Planting Cover Crops in Vineyards for IPM and Soil-Health Benefits

 

Research team in a vineyard
The New Mexico State University research team inspects a commercial vineyard that will be planting its cover crop mix.

 

Reasons to like wine Number 462: It can be good for New Mexico’s native bees and other pollinators. 

Even though grapevines are largely self pollinating and don’t need insects like bees or butterflies to produce fruit, vineyards themselves can provide habitat for native pollinators and other insect species, benefitting both the grower and the environment. 

“The idea is to knit together vineyards and native pollinators,” explained Gill Giese, an extension viticulture specialist at New Mexico State University. “These vineyards are a ready resource to integrate into environmental conservation, a nexus between agriculture and conservation. Those don’t have to be antagonistic.”

Giese and Miranda Kersten, New Mexico State University’s Integrated Pest Management Program manager, received a Research to Grassroots grant from the Western Sustainable Agriculture Research and Education program to discern and document how that connection can be made.

“The grant is designed to promote putting cover crops in vineyards, and specifically, more native plants that can encourage pollinators and other beneficial insect populations,” Kersten said.

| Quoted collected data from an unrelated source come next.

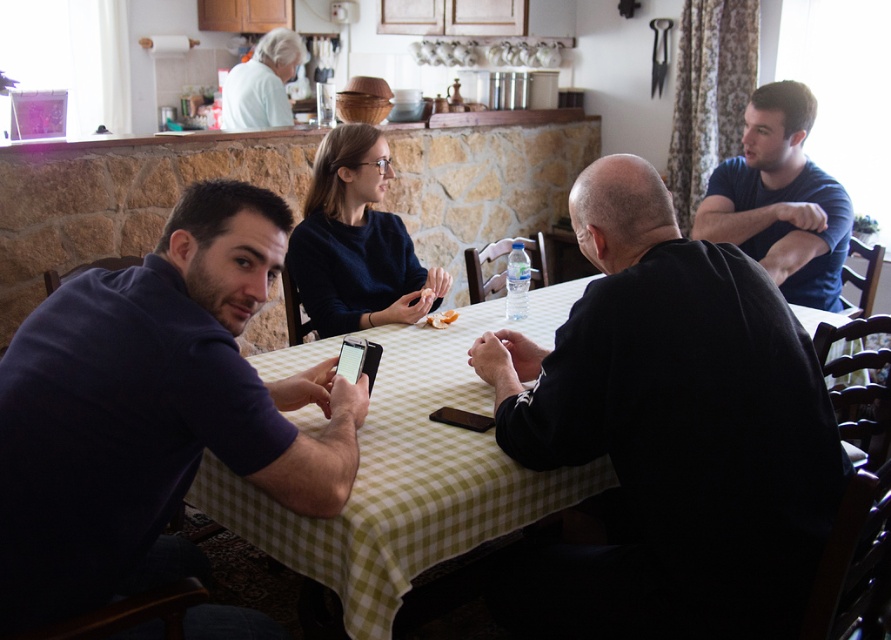 You are a delivery person who needs to place a small package between the black matte shirt at center and the dark blue cotton shirt at left. The package is 60 centimeters long. Will it fit between them?

The black matte shirt at center is 63.74 centimeters from the dark blue cotton shirt at left. Since the package is 60 centimeters long, it will fit between them as the distance is sufficient. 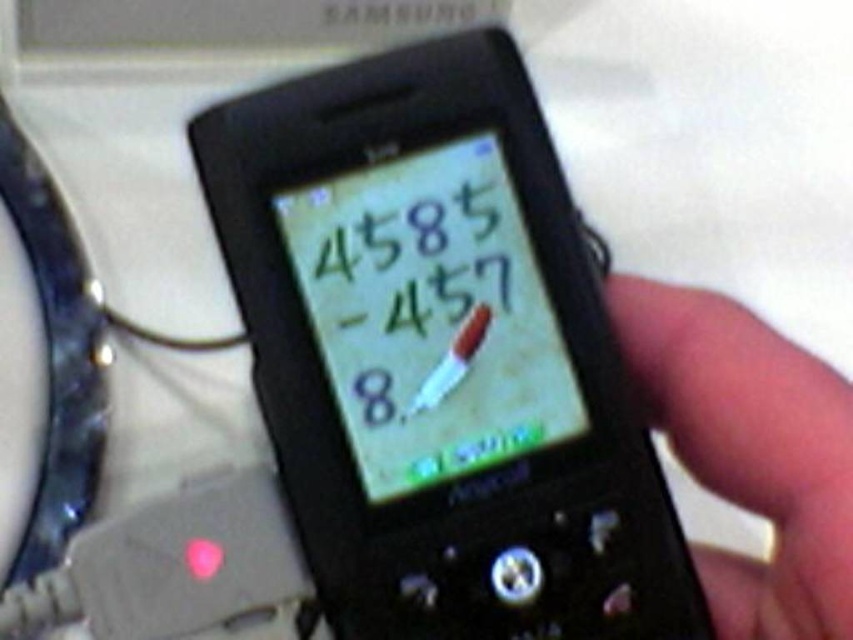 You are trying to place both the black plastic phone at center and the black matte phone at right into a phone case that can only accommodate a width of 10 cm. Given their widths, can both fit into the case simultaneously?

The black plastic phone at center is wider than the black matte phone at right. Since the case can only hold up to 10 cm, both cannot fit together unless the combined width is under 10 cm. However, without knowing each phone width individually, we can only state their relative sizes.

You are trying to place both the black plastic phone at center and the black matte phone at right into a drawer. The drawer has a height of 10 cm. Can you fit both phones vertically without overlapping?

The black plastic phone at center is located above black matte phone at right, but their individual heights are not specified. Therefore, it is impossible to determine if they can fit vertically in the 10 cm tall drawer without knowing their exact dimensions. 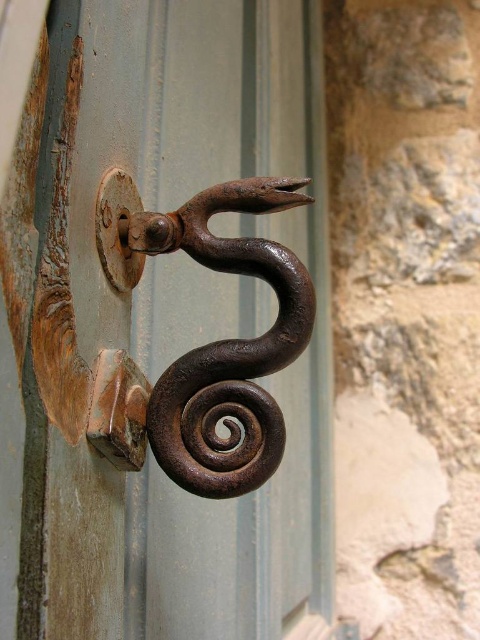 Who is more forward, (x=226, y=570) or (x=146, y=420)?

Point (x=146, y=420)

What do you see at coordinates (168, 328) in the screenshot? I see `rusty metal hook at center` at bounding box center [168, 328].

I want to click on rusty metal hook at center, so click(x=168, y=328). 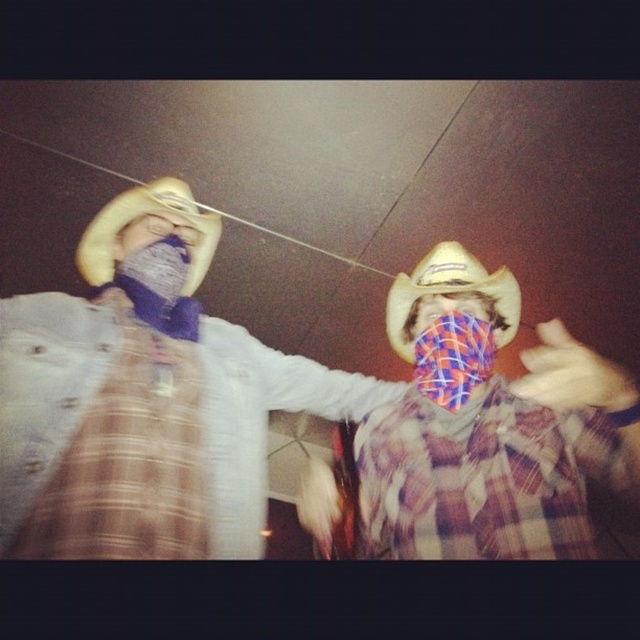 Question: Is the position of light brown leather cowboy hat at left less distant than that of light brown felt cowboy hat at center?

Choices:
 (A) no
 (B) yes

Answer: (B)

Question: Which object appears farthest from the camera in this image?

Choices:
 (A) light brown leather cowboy hat at left
 (B) light brown felt cowboy hat at center

Answer: (B)

Question: In this image, where is light brown leather cowboy hat at left located relative to light brown felt cowboy hat at center?

Choices:
 (A) right
 (B) left

Answer: (B)

Question: Does light brown leather cowboy hat at left appear on the left side of light brown felt cowboy hat at center?

Choices:
 (A) yes
 (B) no

Answer: (A)

Question: Which point is farther to the camera?

Choices:
 (A) light brown leather cowboy hat at left
 (B) light brown felt cowboy hat at center

Answer: (B) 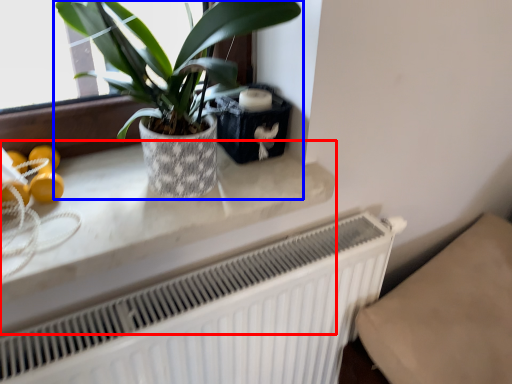 Question: Among these objects, which one is nearest to the camera, counter top (highlighted by a red box) or houseplant (highlighted by a blue box)?

Choices:
 (A) counter top
 (B) houseplant

Answer: (B) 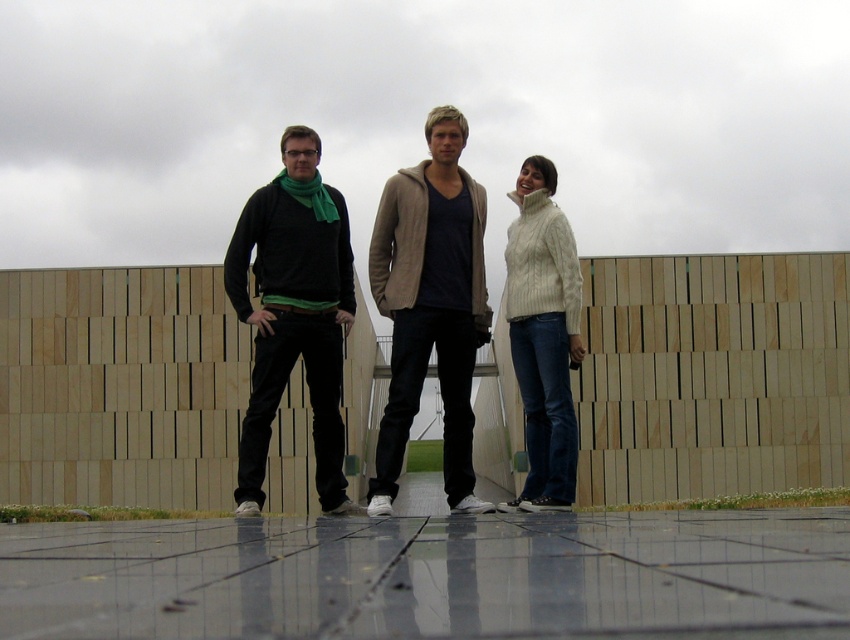 Question: Which of the following is the farthest from the observer?

Choices:
 (A) white cable-knit sweater at center
 (B) matte black pants at center
 (C) light brown knitted sweater at center
 (D) matte black sweater at center

Answer: (D)

Question: Where is matte black pants at center located in relation to matte black sweater at center in the image?

Choices:
 (A) right
 (B) left

Answer: (A)

Question: Is matte black pants at center behind light brown knitted sweater at center?

Choices:
 (A) yes
 (B) no

Answer: (A)

Question: Estimate the real-world distances between objects in this image. Which object is closer to the matte black sweater at center?

Choices:
 (A) white cable-knit sweater at center
 (B) light brown knitted sweater at center

Answer: (A)

Question: Can you confirm if matte black pants at center is wider than white cable-knit sweater at center?

Choices:
 (A) no
 (B) yes

Answer: (B)

Question: Which of the following is the farthest from the observer?

Choices:
 (A) (466, 500)
 (B) (428, 244)

Answer: (B) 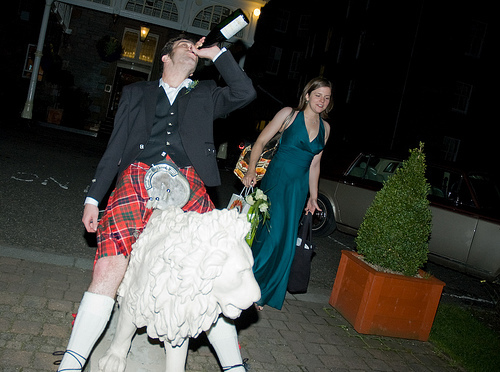 Identify the location of flower pot. (420, 303). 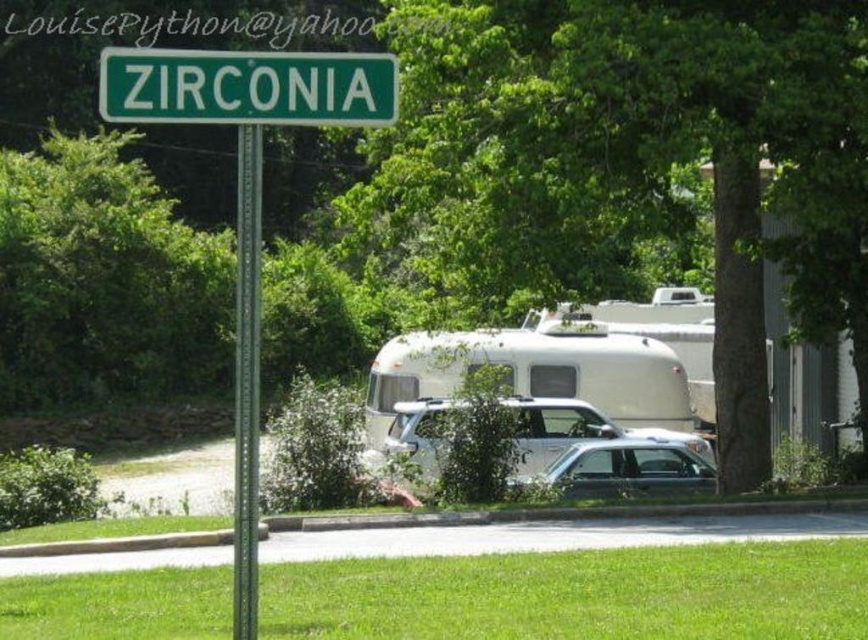 Question: Considering the real-world distances, which object is closest to the green metallic pole at center?

Choices:
 (A) satin silver suv at center
 (B) satin silver sedan at center
 (C) green metallic sign at upper center
 (D) green leafy tree at center

Answer: (C)

Question: Does satin silver suv at center lie behind green metallic pole at center?

Choices:
 (A) yes
 (B) no

Answer: (A)

Question: Where is green metallic sign at upper center located in relation to satin silver suv at center in the image?

Choices:
 (A) above
 (B) below

Answer: (A)

Question: Which of the following is the closest to the observer?

Choices:
 (A) (391, 435)
 (B) (845, 198)

Answer: (B)

Question: Is satin silver suv at center thinner than green metallic pole at center?

Choices:
 (A) no
 (B) yes

Answer: (B)

Question: Which of the following is the closest to the observer?

Choices:
 (A) green metallic pole at center
 (B) green leafy tree at center

Answer: (A) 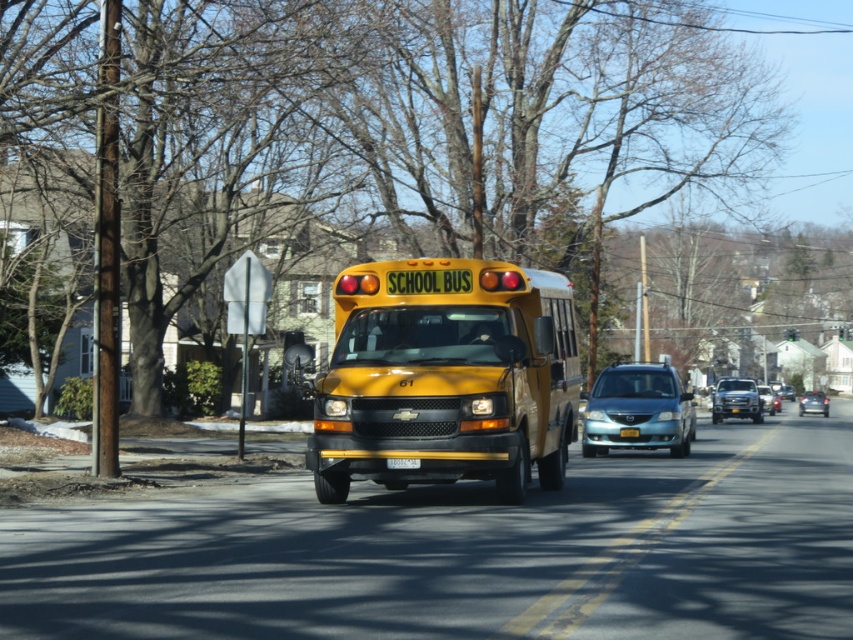 You are standing on the sidewalk next to the yellow school bus in the image. You notice two points marked on the road ahead. The first point is at coordinates point (752, 404) and the second is at point (827, 401). Which point is closer to your current position?

The point at (752, 404) is closer to your current position because it is closer to the viewer than the other point.

You are standing on the sidewalk next to the yellow school bus and want to throw a small ball to a friend. If you aim for the point at coordinates point (480, 260) and point (763, 401) on the bus, which point will the ball reach first?

The ball will reach point (480, 260) first because it is closer to you than point (763, 401).

You are a pedestrian standing on the sidewalk and see both the yellow matte school bus at center and the metallic blue sedan at center on the road. Which vehicle appears larger to you?

The metallic blue sedan at center appears larger because the yellow matte school bus at center has a smaller size compared to it. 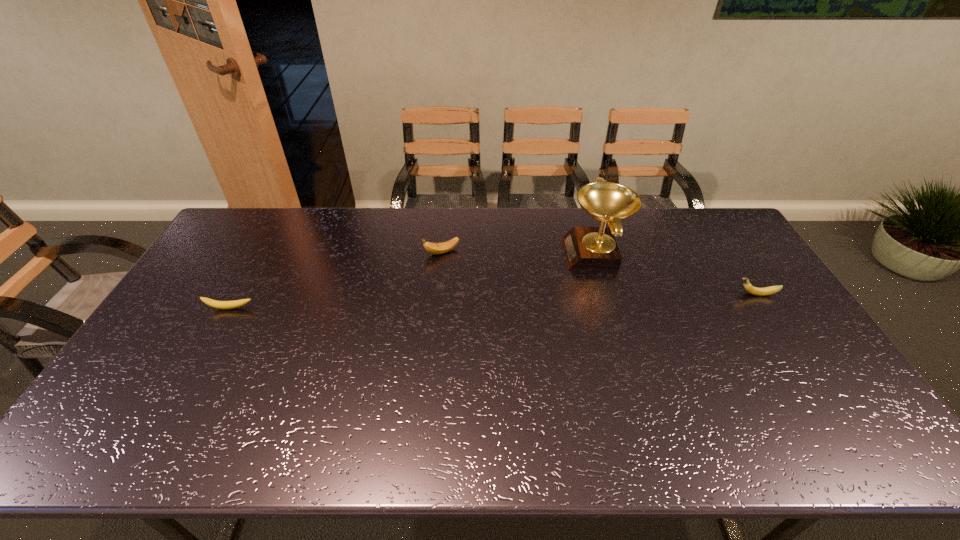 In order to click on blank space at the far edge of the desktop in this screenshot , I will do `click(672, 240)`.

Where is `blank area at the near edge`? blank area at the near edge is located at coordinates (547, 448).

In the image, there is a desktop. At what (x,y) coordinates should I click in order to perform the action: click on vacant space at the right edge. Please return your answer as a coordinate pair (x, y). Looking at the image, I should click on (761, 303).

Identify the location of vacant space at the far right corner of the desktop. Image resolution: width=960 pixels, height=540 pixels. [x=701, y=216].

The image size is (960, 540). I want to click on free space between the nearest object and the rightmost banana, so pyautogui.click(x=492, y=301).

Where is `free space between the rightmost object and the second banana from left to right`? free space between the rightmost object and the second banana from left to right is located at coordinates tap(599, 273).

The area in vineyards ripe for cover crops are the row middles, areas often cultivated or sprayed with herbicides to be kept clear, or covered by weeds that are periodically mowed down. Cover-cropping those strips can have a plethora of benefits, Giese and Kersten said.

Cover crops help prevent soil erosion in high winds and floods. They keep dust down in the vineyards. They increase soil organic matter and can help with weed management by outcompeting weed species. The can help control nematodes that are often a problem in sandy soils. They reduce soil temperature in the row middles and make for a better working platform for vehicles or workers.

They may also improve the wine itself.

“Some of the recent research is documenting and quantifying the effect of cover crops on the soil microbiome that might be transmitted to the grapes and consequently to the wine,” Giese said. “Also I think wine consumers, by and large, want to see grapes and wine produced in an environmentally sensitive manner.”

Gill Giese and grower
Gill Giese checks in with a vineyard manager.

With the Western SARE grant, the team planted a cover crop mix in a New Mexico State University research vineyard and three commercial vineyards in the spring but saw all those efforts fail.

“The seeds just didn’t germinate,” Giese said. “These were good growers, too, so we’re pretty sure the mix was not suited to our conditions .”

They switched suppliers and planted two vineyards in southern New Mexico this fall. Those plants benefitted from later-than-usual rainfall and were coming up.

“We’re confident it’ll get established now so it’ll thrive over the winter and flower in the spring,” Giese said. “We’ll survey  the flowering plants and monitor their progress in the spring and collect data to correlate that with the number and species of pollinators that visit.”

Two potential concerns for growers are water use and cost, but the economics of wine production may help overcome both.

“Grapes use significantly less water than some of our other major crops like alfalfa, pecans or even cotton, so they are looking attractive to growers,” Giese said. “Especially given the high economic potential of wine.”

Whether those economics justify the cost of planting the pollinator-attracting cover crop mix is one element being examined in the research.

Flowering cover crop plants
A flowering cover-crop mix.

“The mix we just planted was $75 a pound, and you apply about 10 pounds per acre,” Kersten said. “That’s pretty pricey. So maybe we’ll identify a few plants from the mix that work well and aren’t as expensive, or maybe we can look at more traditional cover crops and promote those initially and introduce the idea of pollinator habitat as something you build up to.”

One benefit both Kersten and Giese see for growers with the pollinator-attracting mix is the aesthetics of having a colorful, flowering mix of plants in their vineyard rows.

“Most wine growers in the state are self-distributing their wine or they’re selling at a tasting room,” Giese said. “And they know that having an attractive  area before visitors get to the tasing room adds to the customer experience. That’s an unquantified aspect of cover crops but I think a valuable one that growers – especially growers hand-selling wine – very much appreciate.”